Problem statement -> Print, in exact form, the lines below from the one containing "Describe the element at coordinates (1183, 32)" through the one containing "What do you see at coordinates (273, 1662)", and omit all others.

Task material ->
----------
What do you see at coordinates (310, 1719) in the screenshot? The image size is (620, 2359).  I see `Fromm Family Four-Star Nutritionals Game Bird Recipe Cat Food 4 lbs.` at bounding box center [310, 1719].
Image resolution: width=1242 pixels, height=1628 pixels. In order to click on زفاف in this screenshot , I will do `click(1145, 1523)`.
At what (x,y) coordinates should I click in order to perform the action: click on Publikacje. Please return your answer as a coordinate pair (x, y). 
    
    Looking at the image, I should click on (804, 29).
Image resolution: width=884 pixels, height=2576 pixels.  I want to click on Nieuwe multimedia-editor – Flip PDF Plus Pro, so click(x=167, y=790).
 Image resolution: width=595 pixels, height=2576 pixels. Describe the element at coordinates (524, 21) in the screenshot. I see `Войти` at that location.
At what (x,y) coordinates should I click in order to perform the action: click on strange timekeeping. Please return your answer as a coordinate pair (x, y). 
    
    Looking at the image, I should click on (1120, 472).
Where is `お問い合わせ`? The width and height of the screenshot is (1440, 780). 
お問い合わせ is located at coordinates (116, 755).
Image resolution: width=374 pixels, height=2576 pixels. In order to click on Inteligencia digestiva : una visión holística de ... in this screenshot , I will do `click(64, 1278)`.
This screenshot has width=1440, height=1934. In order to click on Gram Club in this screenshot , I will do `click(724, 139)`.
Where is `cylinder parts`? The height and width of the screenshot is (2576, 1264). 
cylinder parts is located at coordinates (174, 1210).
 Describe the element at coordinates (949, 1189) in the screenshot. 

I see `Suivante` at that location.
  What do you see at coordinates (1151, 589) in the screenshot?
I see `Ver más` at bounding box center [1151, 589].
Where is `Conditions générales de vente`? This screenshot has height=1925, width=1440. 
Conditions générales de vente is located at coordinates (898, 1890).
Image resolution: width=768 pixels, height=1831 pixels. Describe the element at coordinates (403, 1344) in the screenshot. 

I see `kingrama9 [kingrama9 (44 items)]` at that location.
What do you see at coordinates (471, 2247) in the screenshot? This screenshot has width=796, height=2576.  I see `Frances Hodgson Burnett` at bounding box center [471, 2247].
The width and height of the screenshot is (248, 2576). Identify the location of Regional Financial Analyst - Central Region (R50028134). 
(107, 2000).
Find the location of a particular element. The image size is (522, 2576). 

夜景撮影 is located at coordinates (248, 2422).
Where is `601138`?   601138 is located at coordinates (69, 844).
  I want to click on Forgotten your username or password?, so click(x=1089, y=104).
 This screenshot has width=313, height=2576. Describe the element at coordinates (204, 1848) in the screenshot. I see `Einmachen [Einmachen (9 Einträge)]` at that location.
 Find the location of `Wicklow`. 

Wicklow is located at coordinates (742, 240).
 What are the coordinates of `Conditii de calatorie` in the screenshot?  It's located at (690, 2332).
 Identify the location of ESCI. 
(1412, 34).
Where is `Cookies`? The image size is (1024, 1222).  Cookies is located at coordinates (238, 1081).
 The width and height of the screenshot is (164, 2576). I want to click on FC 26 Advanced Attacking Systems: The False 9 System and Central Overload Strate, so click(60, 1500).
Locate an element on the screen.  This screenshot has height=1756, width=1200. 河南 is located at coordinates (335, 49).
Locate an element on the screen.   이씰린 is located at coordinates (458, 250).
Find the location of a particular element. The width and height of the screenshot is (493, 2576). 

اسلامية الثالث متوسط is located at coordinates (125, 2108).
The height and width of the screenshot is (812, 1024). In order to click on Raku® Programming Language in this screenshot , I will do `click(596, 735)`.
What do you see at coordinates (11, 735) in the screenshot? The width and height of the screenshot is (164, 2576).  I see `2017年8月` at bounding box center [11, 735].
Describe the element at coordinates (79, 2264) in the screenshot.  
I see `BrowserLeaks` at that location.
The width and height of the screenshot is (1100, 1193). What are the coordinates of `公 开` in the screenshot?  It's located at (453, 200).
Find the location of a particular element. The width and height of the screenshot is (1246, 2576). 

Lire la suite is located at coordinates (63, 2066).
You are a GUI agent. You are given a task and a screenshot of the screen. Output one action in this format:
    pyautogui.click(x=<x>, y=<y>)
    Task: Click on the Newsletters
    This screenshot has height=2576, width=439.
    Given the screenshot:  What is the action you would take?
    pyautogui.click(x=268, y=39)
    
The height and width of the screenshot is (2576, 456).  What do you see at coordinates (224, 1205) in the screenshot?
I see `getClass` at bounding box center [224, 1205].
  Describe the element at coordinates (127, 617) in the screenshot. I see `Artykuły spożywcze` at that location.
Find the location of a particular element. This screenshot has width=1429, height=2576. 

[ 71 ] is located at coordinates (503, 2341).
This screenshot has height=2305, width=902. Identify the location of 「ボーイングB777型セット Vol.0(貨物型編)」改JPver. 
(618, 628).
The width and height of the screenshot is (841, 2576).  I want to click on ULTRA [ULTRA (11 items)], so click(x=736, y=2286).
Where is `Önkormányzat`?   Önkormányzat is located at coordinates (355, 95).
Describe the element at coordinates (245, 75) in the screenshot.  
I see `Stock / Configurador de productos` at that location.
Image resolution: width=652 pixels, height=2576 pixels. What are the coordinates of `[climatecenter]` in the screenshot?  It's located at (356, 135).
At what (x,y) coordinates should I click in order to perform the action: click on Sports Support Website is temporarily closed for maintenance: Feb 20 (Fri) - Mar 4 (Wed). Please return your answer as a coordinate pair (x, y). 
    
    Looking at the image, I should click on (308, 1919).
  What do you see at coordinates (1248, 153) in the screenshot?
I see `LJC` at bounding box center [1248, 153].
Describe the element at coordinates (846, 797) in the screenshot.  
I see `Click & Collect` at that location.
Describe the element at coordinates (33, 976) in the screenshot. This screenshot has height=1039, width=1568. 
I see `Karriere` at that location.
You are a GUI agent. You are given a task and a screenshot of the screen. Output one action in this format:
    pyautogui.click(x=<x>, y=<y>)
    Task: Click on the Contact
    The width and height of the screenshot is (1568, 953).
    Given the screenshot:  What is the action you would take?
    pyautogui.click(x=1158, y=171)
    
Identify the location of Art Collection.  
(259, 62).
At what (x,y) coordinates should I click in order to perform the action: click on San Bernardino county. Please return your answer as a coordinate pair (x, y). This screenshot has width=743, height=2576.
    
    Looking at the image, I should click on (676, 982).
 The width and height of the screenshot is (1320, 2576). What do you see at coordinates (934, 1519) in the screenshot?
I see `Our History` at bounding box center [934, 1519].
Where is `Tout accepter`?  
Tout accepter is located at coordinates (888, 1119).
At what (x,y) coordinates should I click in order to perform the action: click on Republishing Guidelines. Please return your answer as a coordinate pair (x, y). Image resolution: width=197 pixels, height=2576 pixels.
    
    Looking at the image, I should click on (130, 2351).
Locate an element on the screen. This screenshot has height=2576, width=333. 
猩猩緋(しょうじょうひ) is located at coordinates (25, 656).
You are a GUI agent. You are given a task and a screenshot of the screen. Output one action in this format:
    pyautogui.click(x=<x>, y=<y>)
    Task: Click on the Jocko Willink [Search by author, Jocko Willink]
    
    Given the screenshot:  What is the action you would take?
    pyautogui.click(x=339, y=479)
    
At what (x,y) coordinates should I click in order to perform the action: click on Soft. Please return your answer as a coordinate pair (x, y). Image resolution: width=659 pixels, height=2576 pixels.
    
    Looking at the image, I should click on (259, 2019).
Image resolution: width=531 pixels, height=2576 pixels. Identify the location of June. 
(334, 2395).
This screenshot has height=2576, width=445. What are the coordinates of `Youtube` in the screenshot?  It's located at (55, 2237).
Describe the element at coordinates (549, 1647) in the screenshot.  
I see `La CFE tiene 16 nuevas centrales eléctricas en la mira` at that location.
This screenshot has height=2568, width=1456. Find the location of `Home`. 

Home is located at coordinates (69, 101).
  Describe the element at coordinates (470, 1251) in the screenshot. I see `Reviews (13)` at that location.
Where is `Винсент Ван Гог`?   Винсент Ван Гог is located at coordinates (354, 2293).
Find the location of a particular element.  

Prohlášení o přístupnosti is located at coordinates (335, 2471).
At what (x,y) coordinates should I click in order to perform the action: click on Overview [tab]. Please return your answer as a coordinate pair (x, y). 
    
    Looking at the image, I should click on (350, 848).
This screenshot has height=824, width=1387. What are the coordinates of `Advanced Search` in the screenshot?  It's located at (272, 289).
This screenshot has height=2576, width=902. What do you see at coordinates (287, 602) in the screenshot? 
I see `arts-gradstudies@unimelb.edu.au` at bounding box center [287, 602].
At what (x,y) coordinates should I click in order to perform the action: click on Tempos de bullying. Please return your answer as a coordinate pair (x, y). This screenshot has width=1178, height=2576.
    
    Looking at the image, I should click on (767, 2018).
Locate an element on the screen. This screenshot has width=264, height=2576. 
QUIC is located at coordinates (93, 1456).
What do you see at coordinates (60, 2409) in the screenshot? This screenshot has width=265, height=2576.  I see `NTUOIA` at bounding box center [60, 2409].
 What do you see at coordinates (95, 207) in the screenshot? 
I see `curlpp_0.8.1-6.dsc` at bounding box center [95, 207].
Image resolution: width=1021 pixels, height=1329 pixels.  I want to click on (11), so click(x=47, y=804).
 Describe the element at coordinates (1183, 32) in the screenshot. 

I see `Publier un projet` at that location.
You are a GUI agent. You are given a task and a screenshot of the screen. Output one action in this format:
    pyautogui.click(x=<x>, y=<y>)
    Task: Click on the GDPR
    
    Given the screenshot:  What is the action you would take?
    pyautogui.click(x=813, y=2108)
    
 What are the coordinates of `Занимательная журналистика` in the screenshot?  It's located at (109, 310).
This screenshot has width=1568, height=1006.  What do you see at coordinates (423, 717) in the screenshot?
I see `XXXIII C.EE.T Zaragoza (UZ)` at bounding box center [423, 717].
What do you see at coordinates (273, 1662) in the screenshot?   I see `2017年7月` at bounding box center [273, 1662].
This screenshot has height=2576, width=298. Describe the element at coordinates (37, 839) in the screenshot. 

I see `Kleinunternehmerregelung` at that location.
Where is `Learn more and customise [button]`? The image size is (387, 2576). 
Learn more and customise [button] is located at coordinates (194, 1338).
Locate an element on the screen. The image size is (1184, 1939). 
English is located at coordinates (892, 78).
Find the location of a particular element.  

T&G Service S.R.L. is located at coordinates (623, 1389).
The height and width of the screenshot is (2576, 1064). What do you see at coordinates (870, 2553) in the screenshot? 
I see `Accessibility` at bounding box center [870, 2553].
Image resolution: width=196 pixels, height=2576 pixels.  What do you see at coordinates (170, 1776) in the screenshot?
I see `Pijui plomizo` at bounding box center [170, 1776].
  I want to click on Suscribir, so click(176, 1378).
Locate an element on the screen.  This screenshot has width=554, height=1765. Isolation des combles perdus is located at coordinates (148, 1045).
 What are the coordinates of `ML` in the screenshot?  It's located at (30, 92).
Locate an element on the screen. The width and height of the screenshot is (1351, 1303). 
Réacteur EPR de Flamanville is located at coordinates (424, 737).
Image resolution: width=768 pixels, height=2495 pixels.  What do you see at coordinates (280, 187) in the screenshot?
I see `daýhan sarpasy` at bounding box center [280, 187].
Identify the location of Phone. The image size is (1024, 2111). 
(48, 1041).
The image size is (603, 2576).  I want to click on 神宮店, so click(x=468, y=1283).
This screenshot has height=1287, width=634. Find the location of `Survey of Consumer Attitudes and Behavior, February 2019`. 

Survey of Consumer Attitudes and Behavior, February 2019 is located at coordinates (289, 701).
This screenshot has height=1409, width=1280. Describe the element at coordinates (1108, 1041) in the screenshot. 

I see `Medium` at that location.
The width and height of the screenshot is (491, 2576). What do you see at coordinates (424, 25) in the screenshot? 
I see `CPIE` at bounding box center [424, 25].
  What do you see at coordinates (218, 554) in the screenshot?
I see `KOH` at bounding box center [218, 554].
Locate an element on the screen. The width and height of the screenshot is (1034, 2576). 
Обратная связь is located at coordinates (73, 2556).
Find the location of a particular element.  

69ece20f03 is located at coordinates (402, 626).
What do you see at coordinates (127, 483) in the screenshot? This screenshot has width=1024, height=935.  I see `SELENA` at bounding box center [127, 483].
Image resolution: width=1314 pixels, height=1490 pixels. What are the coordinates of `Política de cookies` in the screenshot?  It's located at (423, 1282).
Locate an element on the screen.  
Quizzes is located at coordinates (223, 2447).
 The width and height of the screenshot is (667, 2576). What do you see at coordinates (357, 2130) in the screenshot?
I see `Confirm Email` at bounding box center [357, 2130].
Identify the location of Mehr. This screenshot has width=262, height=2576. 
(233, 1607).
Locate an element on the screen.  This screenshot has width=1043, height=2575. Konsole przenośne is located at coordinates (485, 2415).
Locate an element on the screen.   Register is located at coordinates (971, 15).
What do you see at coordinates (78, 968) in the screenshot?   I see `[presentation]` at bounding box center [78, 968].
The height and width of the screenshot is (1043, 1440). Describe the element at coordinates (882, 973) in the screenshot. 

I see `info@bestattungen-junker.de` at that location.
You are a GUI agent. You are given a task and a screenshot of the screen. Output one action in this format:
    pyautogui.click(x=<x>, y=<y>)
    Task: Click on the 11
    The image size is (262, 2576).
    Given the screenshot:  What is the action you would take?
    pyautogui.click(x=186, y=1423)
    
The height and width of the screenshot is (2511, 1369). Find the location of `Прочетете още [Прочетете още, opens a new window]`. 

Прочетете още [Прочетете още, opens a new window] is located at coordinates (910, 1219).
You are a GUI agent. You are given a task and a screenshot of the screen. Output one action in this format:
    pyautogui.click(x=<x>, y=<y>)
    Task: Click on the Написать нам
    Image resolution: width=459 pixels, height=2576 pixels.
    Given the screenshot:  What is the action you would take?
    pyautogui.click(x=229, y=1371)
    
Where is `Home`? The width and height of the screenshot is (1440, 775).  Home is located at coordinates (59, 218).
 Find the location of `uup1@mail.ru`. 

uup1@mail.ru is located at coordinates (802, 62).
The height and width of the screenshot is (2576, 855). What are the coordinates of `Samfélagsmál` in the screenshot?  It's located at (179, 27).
----------
Exercise response ->
 Describe the element at coordinates (1183, 32) in the screenshot. 

I see `Publier un projet` at that location.
You are a GUI agent. You are given a task and a screenshot of the screen. Output one action in this format:
    pyautogui.click(x=<x>, y=<y>)
    Task: Click on the GDPR
    
    Given the screenshot:  What is the action you would take?
    pyautogui.click(x=813, y=2108)
    
 What are the coordinates of `Занимательная журналистика` in the screenshot?  It's located at (109, 310).
This screenshot has width=1568, height=1006.  What do you see at coordinates (423, 717) in the screenshot?
I see `XXXIII C.EE.T Zaragoza (UZ)` at bounding box center [423, 717].
What do you see at coordinates (273, 1662) in the screenshot?   I see `2017年7月` at bounding box center [273, 1662].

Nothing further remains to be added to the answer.